To learn more about what a Stage IV colorectal cancer diagnosis means and how it’s treated, we sat down with Christopher Lieu, MD, associate director of clinical research at the University of Colorado Cancer Center.
What does it mean if someone is diagnosed with Stage IV colorectal cancer?
Stage IV means that cancer has spread beyond the organ that it originated in. Usually when we talk about Stage IV, we talk about cancer spreading to another organ. For colorectal cancer, the most common place for the cancer to spread to is the liver. The second most common location is the lungs.
In Erik Jensen’s case, the cancer did metastasize to the liver. What does it mean that the cancer was discovered after it had already spread?
Survival rates are often much higher when we find the cancer before it spreads to other organs. That shows the importance of screening and early detection, which is why people 45 and older should get a colonoscopy. About a quarter of all patients who are diagnosed with colorectal cancer will be diagnosed with Stage IV.

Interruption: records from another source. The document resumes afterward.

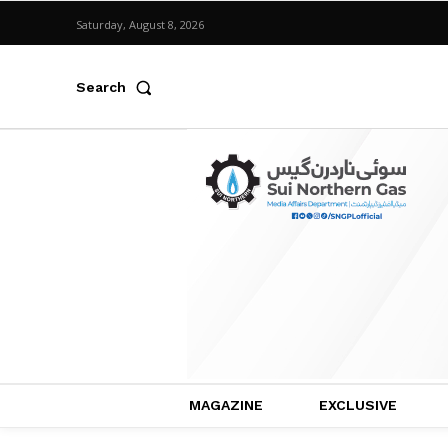
Saturday, August 8, 2026
Search
MAGAZINE
EXCLUSIVE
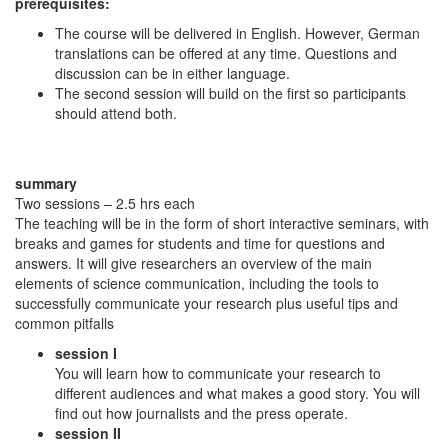
prerequisites:
The course will be delivered in English. However, German
translations can be offered at any time. Questions and
discussion can be in either language.
The second session will build on the first so participants
should attend both.
summary
Two sessions – 2.5 hrs each
The teaching will be in the form of short interactive seminars, with
breaks and games for students and time for questions and
answers. It will give researchers an overview of the main
elements of science communication, including the tools to
successfully communicate your research plus useful tips and
common pitfalls
session I
You will learn how to communicate your research to
different audiences and what makes a good story. You will
find out how journalists and the press operate.
session II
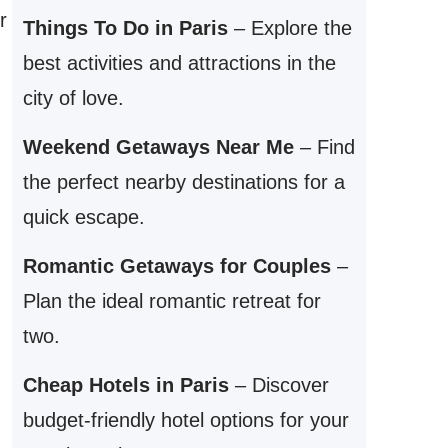
r
Things To Do in Paris
– Explore the
best activities and attractions in the
city of love.
Weekend Getaways Near Me
– Find
the perfect nearby destinations for a
quick escape.
Romantic Getaways for Couples
–
Plan the ideal romantic retreat for
two.
Cheap Hotels in Paris
– Discover
budget-friendly hotel options for your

Jensen’s family said his doctors “have a shot at shrinking the tumors enough to do two very major surgeries and get them all out.” How are the tumors shrunk prior to surgery?
The idea behind giving chemotherapy before surgery is to shrink the cancer and to also kill any other microscopic metastatic disease that might not be visible on a CT scan. The chemotherapy has two purposes. It gives a test of time—if you do chemotherapy, and the next scan shows even more tumors, then you know starting with surgery would have been a bad idea. The second thing it accomplishes is tumor shrinkage, which can sometimes make the surgery more feasible and more successful.
When you say it would have been a bad idea to start with surgery if more tumors are found, what exactly do you mean?
We want to offer a surgery where there’s a chance of cure, but we always worry that the areas that you can see are not the only areas of cancer. By starting with chemotherapy, hopefully you can kill the areas you can’t see. But if you do chemotherapy and the tumor just shows up in other areas, those places were there even before you started, and they’re not responding to chemotherapy. It’s what we call a test of biology. Are the areas that we see the only areas? Is there more cancer lurking behind those areas? Sometimes we cut out all these tumors, and then there will be five more by the time we scan again.
If you do the chemotherapy first to shrink the tumors, how long do you typically wait before you do the surgery?
Usually two to four months. This situation drives home the importance of multidisciplinary care—different subspecialties of medicine communicating and working together to create the best plan for the patient.
In a case like this, what would some of those subspecialties be?
It would be predominantly medical oncology discussing the case with radiology, the people who read the CT scans; pathology, to make sure the diagnosis is correct; and surgical oncology, the people who do the surgery. Interventional radiology, gastroenterology, and radiation oncology are also part of the care team, as well as other important specialties, such as nutrition, genetics, and social work.